**Task instructions:**
Find the line holding "Olen rekisteröitynyt joskus, mutta en pääs" in the entries below. Give it again exactly, along with every line after it up to and including the line holding "Nettisivuston omistaja on".

**Data provided:**
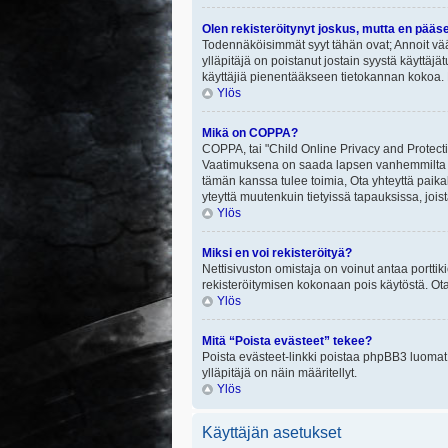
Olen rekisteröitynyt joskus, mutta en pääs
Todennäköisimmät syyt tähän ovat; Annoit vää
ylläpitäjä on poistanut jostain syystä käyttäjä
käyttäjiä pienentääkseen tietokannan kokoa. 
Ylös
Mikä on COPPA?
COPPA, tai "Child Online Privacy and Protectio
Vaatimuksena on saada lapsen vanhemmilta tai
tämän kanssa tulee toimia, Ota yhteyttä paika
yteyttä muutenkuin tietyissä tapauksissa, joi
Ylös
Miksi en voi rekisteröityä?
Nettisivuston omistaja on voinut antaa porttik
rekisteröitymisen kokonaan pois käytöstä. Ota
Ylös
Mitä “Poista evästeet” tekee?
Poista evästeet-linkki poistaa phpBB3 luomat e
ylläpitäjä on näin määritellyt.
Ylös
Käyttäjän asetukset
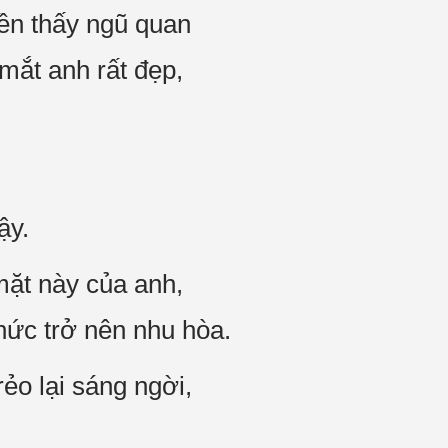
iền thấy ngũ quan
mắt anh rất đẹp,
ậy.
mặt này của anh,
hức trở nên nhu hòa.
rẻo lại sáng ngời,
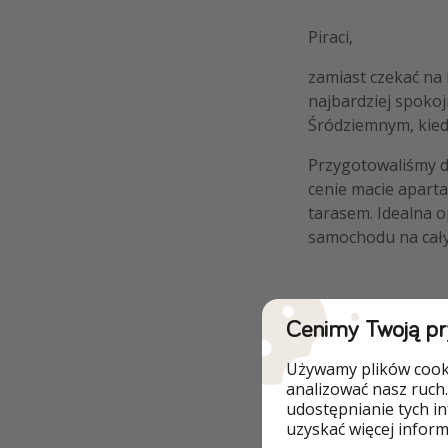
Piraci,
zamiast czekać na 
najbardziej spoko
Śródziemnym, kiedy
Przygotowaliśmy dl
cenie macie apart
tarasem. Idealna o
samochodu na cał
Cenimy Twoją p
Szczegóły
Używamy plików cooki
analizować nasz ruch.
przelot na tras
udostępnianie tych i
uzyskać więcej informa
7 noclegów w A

---

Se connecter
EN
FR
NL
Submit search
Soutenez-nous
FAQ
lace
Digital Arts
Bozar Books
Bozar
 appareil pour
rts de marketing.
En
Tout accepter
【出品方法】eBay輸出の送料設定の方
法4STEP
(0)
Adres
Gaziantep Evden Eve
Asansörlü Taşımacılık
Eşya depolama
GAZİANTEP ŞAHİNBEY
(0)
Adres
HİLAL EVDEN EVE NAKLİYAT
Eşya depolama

**Finished task:**
Olen rekisteröitynyt joskus, mutta en pääs
Todennäköisimmät syyt tähän ovat; Annoit vää
ylläpitäjä on poistanut jostain syystä käyttäjä
käyttäjiä pienentääkseen tietokannan kokoa. 
Ylös
Mikä on COPPA?
COPPA, tai "Child Online Privacy and Protectio
Vaatimuksena on saada lapsen vanhemmilta tai
tämän kanssa tulee toimia, Ota yhteyttä paika
yteyttä muutenkuin tietyissä tapauksissa, joi
Ylös
Miksi en voi rekisteröityä?
Nettisivuston omistaja on voinut antaa porttik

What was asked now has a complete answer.